While Lady Auriol Dayne was rocking about the Outer Hebrides, we find Andrew Lackaday in Paris confronted with the grim necessity of earning a livelihood. His pre-war savings had amounted to no fortune, and in spite of Elodie's economy and occasional earnings with her birds, they were well-nigh spent. The dearness of everything! Elodie wrung her hands. Where once you had change out of a franc, now you had none out of a five-franc note. He could still carry on comfortably for a year, but that would be the end of it.

When he propounded the financial situation, Elodie did not understand.

"I must work," said he.

"But Generals don't work," she protested incredulously.
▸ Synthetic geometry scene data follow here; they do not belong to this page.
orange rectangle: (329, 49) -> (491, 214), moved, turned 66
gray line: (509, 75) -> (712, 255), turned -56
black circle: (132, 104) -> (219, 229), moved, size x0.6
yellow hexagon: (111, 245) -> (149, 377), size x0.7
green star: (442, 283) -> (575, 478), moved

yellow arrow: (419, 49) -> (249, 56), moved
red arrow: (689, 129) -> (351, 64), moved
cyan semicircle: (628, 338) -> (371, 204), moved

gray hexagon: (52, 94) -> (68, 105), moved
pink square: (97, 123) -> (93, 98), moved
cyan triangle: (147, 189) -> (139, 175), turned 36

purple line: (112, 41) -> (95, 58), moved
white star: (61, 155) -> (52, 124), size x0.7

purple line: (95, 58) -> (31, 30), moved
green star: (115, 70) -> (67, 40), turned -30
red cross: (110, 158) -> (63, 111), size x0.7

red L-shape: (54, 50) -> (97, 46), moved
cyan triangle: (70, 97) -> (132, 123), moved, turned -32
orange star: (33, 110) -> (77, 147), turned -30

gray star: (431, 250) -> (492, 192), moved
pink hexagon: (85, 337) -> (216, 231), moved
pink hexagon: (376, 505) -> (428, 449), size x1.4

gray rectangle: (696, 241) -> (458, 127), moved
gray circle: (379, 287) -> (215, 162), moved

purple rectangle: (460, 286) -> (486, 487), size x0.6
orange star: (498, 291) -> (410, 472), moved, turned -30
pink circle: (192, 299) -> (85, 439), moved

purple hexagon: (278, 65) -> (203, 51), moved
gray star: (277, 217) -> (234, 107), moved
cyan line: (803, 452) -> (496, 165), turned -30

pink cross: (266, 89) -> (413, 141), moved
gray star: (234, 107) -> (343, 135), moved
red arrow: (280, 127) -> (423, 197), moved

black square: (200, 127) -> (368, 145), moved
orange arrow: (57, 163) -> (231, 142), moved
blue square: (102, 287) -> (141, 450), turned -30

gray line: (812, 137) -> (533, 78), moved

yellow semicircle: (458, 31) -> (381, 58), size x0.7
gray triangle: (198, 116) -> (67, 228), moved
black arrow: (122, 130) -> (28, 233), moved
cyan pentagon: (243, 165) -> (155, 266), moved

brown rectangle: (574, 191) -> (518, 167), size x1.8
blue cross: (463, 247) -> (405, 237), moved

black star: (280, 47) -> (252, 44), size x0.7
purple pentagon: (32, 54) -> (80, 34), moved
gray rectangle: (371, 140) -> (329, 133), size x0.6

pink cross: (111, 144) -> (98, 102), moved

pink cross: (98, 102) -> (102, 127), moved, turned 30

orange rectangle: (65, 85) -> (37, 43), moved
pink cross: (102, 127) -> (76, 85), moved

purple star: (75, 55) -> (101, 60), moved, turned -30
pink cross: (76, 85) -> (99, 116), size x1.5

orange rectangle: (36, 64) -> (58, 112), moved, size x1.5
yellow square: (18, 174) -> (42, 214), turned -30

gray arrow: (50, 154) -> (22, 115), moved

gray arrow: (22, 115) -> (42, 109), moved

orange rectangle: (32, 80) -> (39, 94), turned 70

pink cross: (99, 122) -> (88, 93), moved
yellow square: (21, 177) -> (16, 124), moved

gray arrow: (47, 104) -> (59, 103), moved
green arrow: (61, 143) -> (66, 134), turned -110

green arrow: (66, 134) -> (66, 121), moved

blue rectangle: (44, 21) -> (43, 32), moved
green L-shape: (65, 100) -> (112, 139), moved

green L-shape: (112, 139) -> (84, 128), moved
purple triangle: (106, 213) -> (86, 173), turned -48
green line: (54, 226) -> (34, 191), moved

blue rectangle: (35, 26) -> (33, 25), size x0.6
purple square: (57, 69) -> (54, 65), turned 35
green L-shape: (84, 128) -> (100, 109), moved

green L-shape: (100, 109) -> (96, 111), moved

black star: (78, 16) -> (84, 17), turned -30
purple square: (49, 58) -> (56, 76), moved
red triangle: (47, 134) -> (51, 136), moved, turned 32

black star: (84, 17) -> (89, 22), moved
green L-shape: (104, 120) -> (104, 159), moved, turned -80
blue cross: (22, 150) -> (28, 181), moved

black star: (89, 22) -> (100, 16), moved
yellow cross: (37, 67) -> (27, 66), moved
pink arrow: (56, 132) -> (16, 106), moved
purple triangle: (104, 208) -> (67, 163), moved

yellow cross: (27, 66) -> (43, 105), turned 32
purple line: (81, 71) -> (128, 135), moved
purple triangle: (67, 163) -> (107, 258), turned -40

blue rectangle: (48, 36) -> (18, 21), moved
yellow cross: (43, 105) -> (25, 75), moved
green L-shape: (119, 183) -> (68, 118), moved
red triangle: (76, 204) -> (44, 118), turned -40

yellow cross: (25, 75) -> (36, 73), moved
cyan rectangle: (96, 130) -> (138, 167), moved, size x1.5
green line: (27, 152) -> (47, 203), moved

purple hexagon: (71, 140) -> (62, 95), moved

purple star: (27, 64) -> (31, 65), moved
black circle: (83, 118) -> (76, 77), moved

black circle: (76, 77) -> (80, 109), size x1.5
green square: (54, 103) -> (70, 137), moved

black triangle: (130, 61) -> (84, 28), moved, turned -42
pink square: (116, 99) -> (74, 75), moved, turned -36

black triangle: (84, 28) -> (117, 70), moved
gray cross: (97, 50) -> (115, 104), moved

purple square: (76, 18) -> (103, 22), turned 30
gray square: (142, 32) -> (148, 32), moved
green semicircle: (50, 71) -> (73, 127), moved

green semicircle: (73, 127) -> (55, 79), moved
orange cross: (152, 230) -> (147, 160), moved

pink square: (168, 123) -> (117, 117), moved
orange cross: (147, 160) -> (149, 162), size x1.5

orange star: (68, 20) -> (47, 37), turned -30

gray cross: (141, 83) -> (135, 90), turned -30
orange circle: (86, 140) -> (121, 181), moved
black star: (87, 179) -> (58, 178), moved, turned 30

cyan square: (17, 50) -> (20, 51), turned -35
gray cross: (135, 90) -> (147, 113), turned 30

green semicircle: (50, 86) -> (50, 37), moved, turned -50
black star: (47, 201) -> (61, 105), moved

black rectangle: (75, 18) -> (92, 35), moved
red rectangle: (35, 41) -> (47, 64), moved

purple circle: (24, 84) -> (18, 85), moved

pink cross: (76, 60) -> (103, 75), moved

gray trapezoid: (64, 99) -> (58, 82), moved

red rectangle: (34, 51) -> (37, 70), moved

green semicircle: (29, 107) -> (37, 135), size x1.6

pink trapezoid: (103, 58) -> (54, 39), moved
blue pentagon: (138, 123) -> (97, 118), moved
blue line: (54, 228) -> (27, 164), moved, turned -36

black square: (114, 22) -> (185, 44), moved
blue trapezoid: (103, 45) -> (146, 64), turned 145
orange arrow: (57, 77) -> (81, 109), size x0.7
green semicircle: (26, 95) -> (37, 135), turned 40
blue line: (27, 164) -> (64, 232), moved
Even the war had developed little of the Marseilles gamine's conceptions of life. A General--she knew no grades--a modest Brigadier ranking second only to a Field Marshal--was a General. He commanded an army. A military demigod invested with a glamour and glory which, ipso facto, of its own essence, provided him with ample wealth. And once a General, always a General. The mere fact of no longer being employed in the command of armies did not matter. The rank remained and with the rank the golden stream to maintain it. According to popular legend the Oriental ascetic who concentrates his gaze on the centre of his body and his thoughts on the syllable "Om" arrives at a peculiar mental condition. So the magic word on which she had so long meditated, had its hypnotic effect on Elodie.

And when he had patiently explained--

"They give you nothing at all for being a General?" she almost screamed.

"Nothing at all," said Andrew.

"Then what's the good of being a General?"

"None that I can see," he replied with his grim smile.